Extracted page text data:
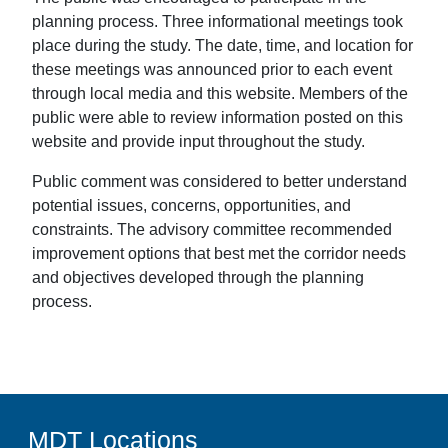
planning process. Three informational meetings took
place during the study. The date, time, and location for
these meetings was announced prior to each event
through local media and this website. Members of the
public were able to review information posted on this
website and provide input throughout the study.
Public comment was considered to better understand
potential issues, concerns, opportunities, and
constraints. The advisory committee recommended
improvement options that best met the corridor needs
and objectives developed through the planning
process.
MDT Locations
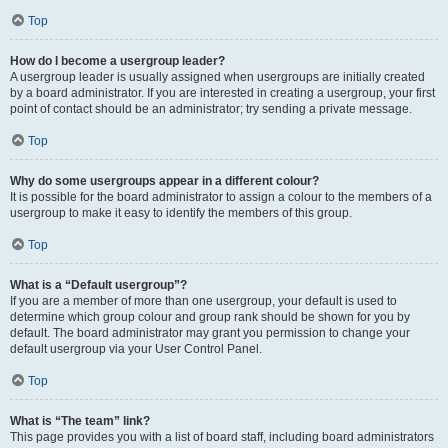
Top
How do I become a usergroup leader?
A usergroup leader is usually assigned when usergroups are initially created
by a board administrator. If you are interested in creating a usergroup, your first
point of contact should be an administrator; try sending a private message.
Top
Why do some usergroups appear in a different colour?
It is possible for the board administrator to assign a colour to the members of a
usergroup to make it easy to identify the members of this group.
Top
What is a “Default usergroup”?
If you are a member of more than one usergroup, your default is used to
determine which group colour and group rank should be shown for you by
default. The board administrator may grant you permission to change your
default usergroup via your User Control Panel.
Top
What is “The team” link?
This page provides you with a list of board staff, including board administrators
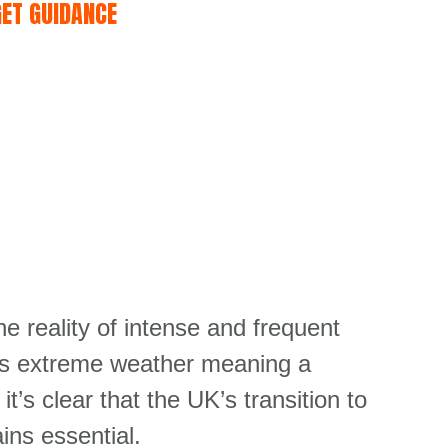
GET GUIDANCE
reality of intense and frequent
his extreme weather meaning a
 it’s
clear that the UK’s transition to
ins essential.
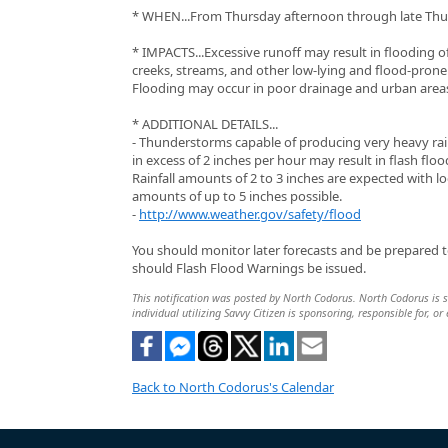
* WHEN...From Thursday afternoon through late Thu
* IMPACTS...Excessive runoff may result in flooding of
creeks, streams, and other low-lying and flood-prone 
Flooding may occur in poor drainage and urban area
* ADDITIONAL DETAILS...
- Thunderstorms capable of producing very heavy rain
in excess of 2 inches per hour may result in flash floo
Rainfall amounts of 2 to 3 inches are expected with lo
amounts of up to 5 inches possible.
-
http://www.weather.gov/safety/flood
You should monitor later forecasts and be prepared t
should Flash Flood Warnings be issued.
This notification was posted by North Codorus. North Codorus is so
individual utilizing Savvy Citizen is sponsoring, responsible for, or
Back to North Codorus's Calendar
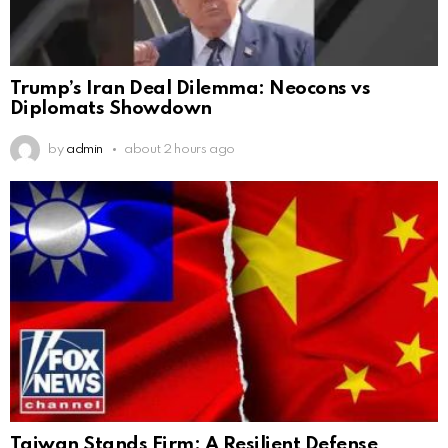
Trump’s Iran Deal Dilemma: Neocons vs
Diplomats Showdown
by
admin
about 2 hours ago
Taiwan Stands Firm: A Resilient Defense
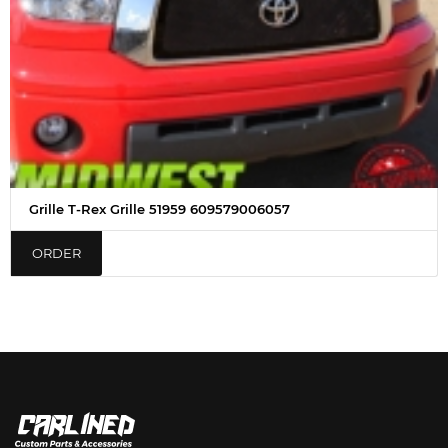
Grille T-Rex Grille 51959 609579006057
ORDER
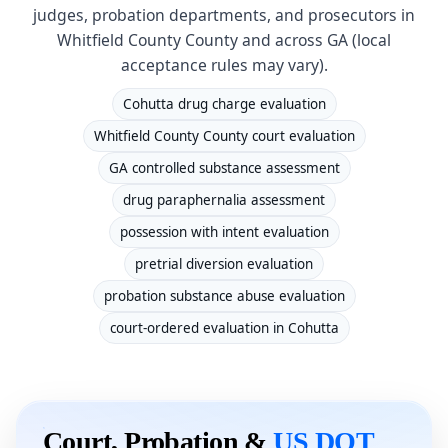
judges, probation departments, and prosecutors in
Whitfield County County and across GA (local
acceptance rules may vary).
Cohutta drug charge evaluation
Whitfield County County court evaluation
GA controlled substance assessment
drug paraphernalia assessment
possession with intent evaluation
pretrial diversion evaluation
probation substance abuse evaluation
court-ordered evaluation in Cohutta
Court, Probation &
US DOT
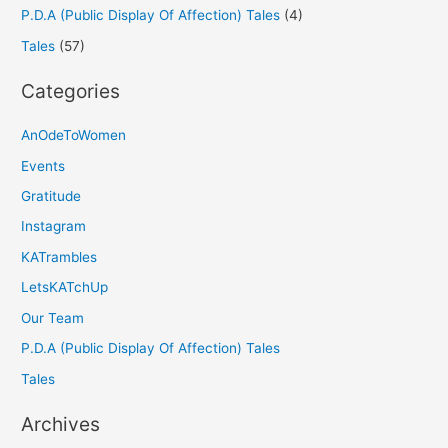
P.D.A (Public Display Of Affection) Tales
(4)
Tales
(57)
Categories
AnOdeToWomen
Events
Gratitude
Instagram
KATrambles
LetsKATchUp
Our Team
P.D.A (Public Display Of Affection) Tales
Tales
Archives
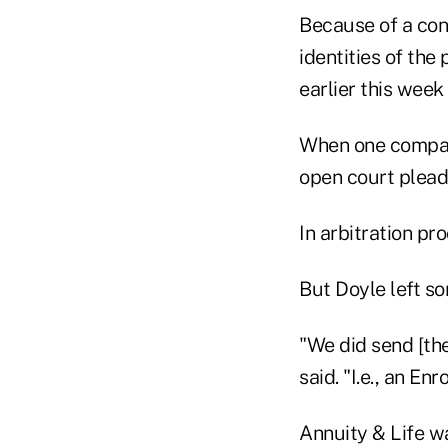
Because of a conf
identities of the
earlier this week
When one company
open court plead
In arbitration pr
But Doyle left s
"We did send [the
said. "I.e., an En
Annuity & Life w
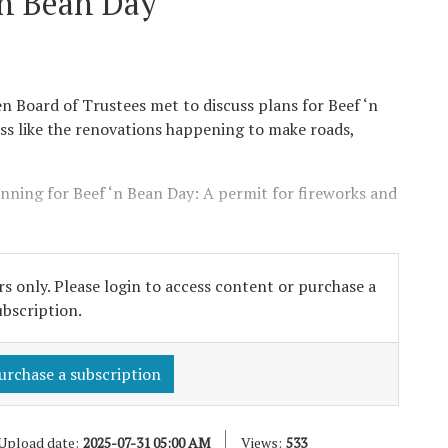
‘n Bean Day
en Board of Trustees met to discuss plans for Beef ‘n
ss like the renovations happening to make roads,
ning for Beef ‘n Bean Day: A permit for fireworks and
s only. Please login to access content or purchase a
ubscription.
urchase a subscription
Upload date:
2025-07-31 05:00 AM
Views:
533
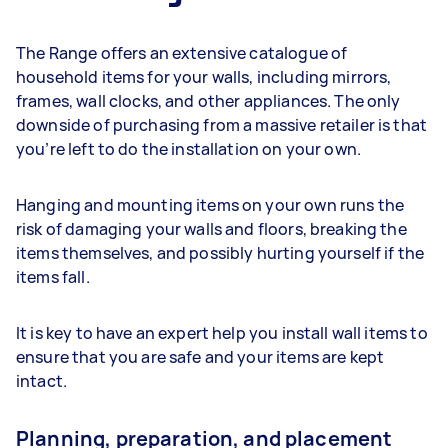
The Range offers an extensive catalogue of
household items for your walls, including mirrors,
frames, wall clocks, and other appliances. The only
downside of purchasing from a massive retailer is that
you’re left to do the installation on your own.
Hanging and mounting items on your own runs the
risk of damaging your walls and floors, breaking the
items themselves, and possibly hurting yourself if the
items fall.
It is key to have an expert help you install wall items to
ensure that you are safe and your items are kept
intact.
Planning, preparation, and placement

## YOUR GOAL
Would you give again, exactly, the lines in the data above that run from the line containing "website and provide" to the line containing "A usergroup leader is"? Include both ends and no pictures.

## RESULT OF THE TASK
website and provide input throughout the study.
Public comment was considered to better understand
potential issues, concerns, opportunities, and
constraints. The advisory committee recommended
improvement options that best met the corridor needs
and objectives developed through the planning
process.
MDT Locations
Top
How do I become a usergroup leader?
A usergroup leader is usually assigned when usergroups are initially created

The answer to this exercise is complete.